(Document layout analysis data)
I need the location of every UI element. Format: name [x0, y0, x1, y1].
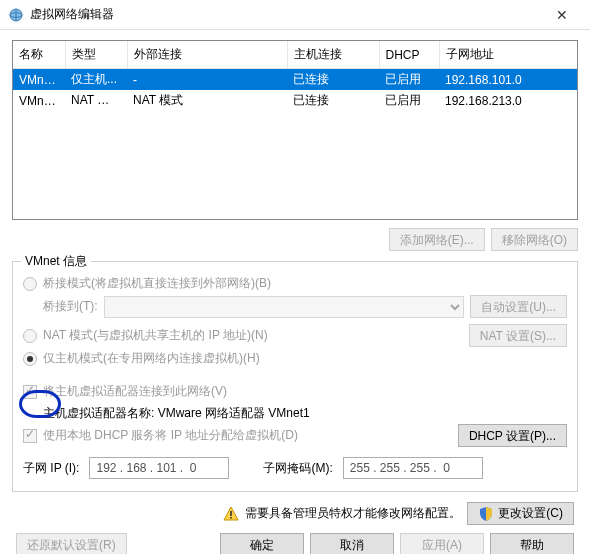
group-title: VMnet 信息	[21, 253, 91, 270]
checkbox-icon	[23, 429, 37, 443]
col-ext[interactable]: 外部连接	[127, 41, 287, 69]
svg-rect-3	[231, 517, 233, 519]
radio-icon	[23, 329, 37, 343]
shield-icon	[478, 506, 494, 522]
radio-nat: NAT 模式(与虚拟机共享主机的 IP 地址)(N)	[23, 324, 463, 347]
radio-icon	[23, 277, 37, 291]
add-network-button: 添加网络(E)...	[389, 228, 485, 251]
adapter-name-value: VMware 网络适配器 VMnet1	[158, 406, 310, 420]
window-title: 虚拟网络编辑器	[30, 6, 542, 23]
adapter-name-label: 主机虚拟适配器名称:	[43, 406, 154, 420]
network-table[interactable]: 名称 类型 外部连接 主机连接 DHCP 子网地址 VMnet1 仅主机... …	[12, 40, 578, 220]
bridge-to-label: 桥接到(T):	[43, 298, 98, 315]
nat-settings-button: NAT 设置(S)...	[469, 324, 567, 347]
warning-icon	[223, 506, 239, 522]
subnet-ip-label: 子网 IP (I):	[23, 460, 79, 477]
vmnet-info-group: VMnet 信息 桥接模式(将虚拟机直接连接到外部网络)(B) 桥接到(T): …	[12, 261, 578, 492]
subnet-mask-label: 子网掩码(M):	[263, 460, 332, 477]
col-name[interactable]: 名称	[13, 41, 65, 69]
col-host[interactable]: 主机连接	[287, 41, 379, 69]
bridge-to-select	[104, 296, 465, 318]
remove-network-button: 移除网络(O)	[491, 228, 578, 251]
col-type[interactable]: 类型	[65, 41, 127, 69]
check-use-dhcp: 使用本地 DHCP 服务将 IP 地址分配给虚拟机(D)	[23, 424, 452, 447]
table-row[interactable]: VMnet1 仅主机... - 已连接 已启用 192.168.101.0	[13, 69, 577, 91]
table-row[interactable]: VMnet8 NAT 模式 NAT 模式 已连接 已启用 192.168.213…	[13, 90, 577, 111]
auto-settings-button: 自动设置(U)...	[470, 295, 567, 318]
subnet-mask-input	[343, 457, 483, 479]
radio-hostonly: 仅主机模式(在专用网络内连接虚拟机)(H)	[23, 347, 567, 370]
cancel-button[interactable]: 取消	[310, 533, 394, 554]
svg-rect-2	[231, 511, 233, 516]
help-button[interactable]: 帮助	[490, 533, 574, 554]
radio-icon	[23, 352, 37, 366]
col-dhcp[interactable]: DHCP	[379, 41, 439, 69]
subnet-ip-input	[89, 457, 229, 479]
radio-bridge: 桥接模式(将虚拟机直接连接到外部网络)(B)	[23, 272, 567, 295]
admin-note: 需要具备管理员特权才能修改网络配置。	[245, 505, 461, 522]
ok-button[interactable]: 确定	[220, 533, 304, 554]
change-settings-button[interactable]: 更改设置(C)	[467, 502, 574, 525]
apply-button: 应用(A)	[400, 533, 484, 554]
app-icon	[8, 7, 24, 23]
close-icon[interactable]: ✕	[542, 7, 582, 23]
dhcp-settings-button[interactable]: DHCP 设置(P)...	[458, 424, 567, 447]
restore-defaults-button: 还原默认设置(R)	[16, 533, 127, 554]
checkbox-icon	[23, 385, 37, 399]
check-connect-adapter: 将主机虚拟适配器连接到此网络(V)	[23, 380, 567, 403]
col-subnet[interactable]: 子网地址	[439, 41, 577, 69]
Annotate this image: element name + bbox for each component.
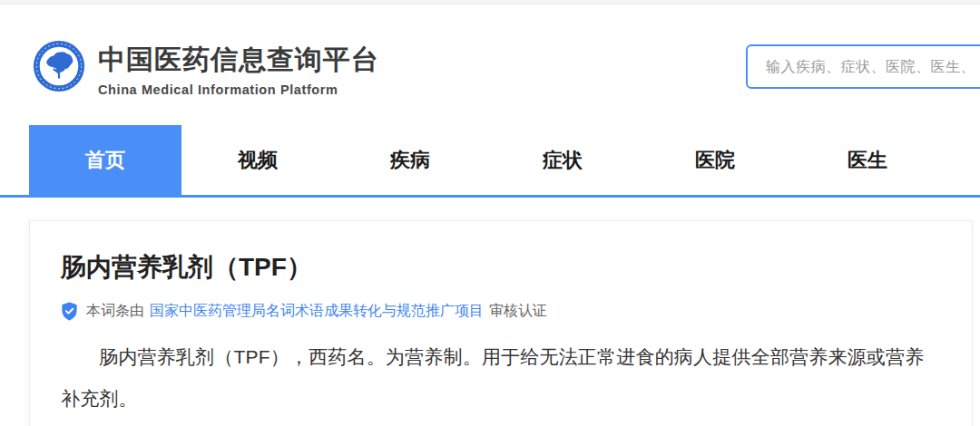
nav-tab-disease[interactable]: 疾病 (334, 125, 486, 195)
brand-block: 中国医药信息查询平台 China Medical Information Pla… (98, 44, 379, 97)
verification-suffix: 审核认证 (489, 302, 547, 321)
site-subtitle: China Medical Information Platform (98, 82, 379, 97)
entry-title: 肠内营养乳剂（TPF） (61, 252, 941, 283)
site-logo-icon (33, 40, 85, 92)
entry-summary: 肠内营养乳剂（TPF），西药名。为营养制。用于给无法正常进食的病人提供全部营养来… (61, 336, 941, 420)
nav-tab-video[interactable]: 视频 (181, 125, 334, 195)
nav-tab-symptom[interactable]: 症状 (486, 125, 639, 195)
verification-source-link[interactable]: 国家中医药管理局名词术语成果转化与规范推广项目 (150, 302, 484, 321)
entry-card: 肠内营养乳剂（TPF） 本词条由 国家中医药管理局名词术语成果转化与规范推广项目… (29, 220, 973, 426)
page: 中国医药信息查询平台 China Medical Information Pla… (0, 0, 980, 426)
search-input[interactable] (746, 44, 980, 89)
top-strip (0, 0, 980, 5)
verified-shield-icon (61, 302, 78, 321)
site-header: 中国医药信息查询平台 China Medical Information Pla… (0, 5, 980, 125)
main-nav: 首页 视频 疾病 症状 医院 医生 (0, 125, 980, 198)
verification-row: 本词条由 国家中医药管理局名词术语成果转化与规范推广项目 审核认证 (61, 302, 941, 321)
verification-prefix: 本词条由 (86, 302, 144, 321)
site-title: 中国医药信息查询平台 (98, 44, 379, 76)
nav-tab-home[interactable]: 首页 (29, 125, 181, 195)
nav-tab-hospital[interactable]: 医院 (639, 125, 791, 195)
nav-tab-doctor[interactable]: 医生 (791, 125, 944, 195)
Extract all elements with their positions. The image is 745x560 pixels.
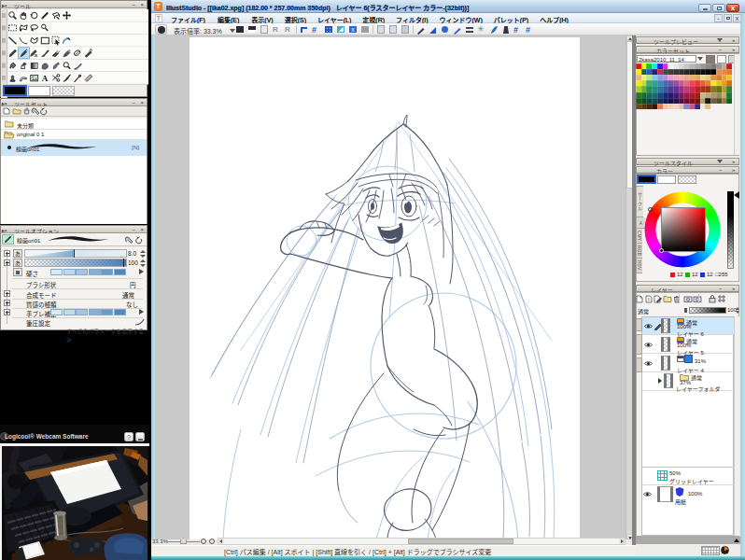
svg-text:A: A	[42, 74, 49, 83]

__Work request__
Your answer should consist of each line of the data above in which the word "network" occurs.

__Problem solution__
add-network-button: 添加网络(E)...	[389, 228, 485, 251]
network-table[interactable]: 名称 类型 外部连接 主机连接 DHCP 子网地址 VMnet1 仅主机... …	[12, 40, 578, 220]
remove-network-button: 移除网络(O)	[491, 228, 578, 251]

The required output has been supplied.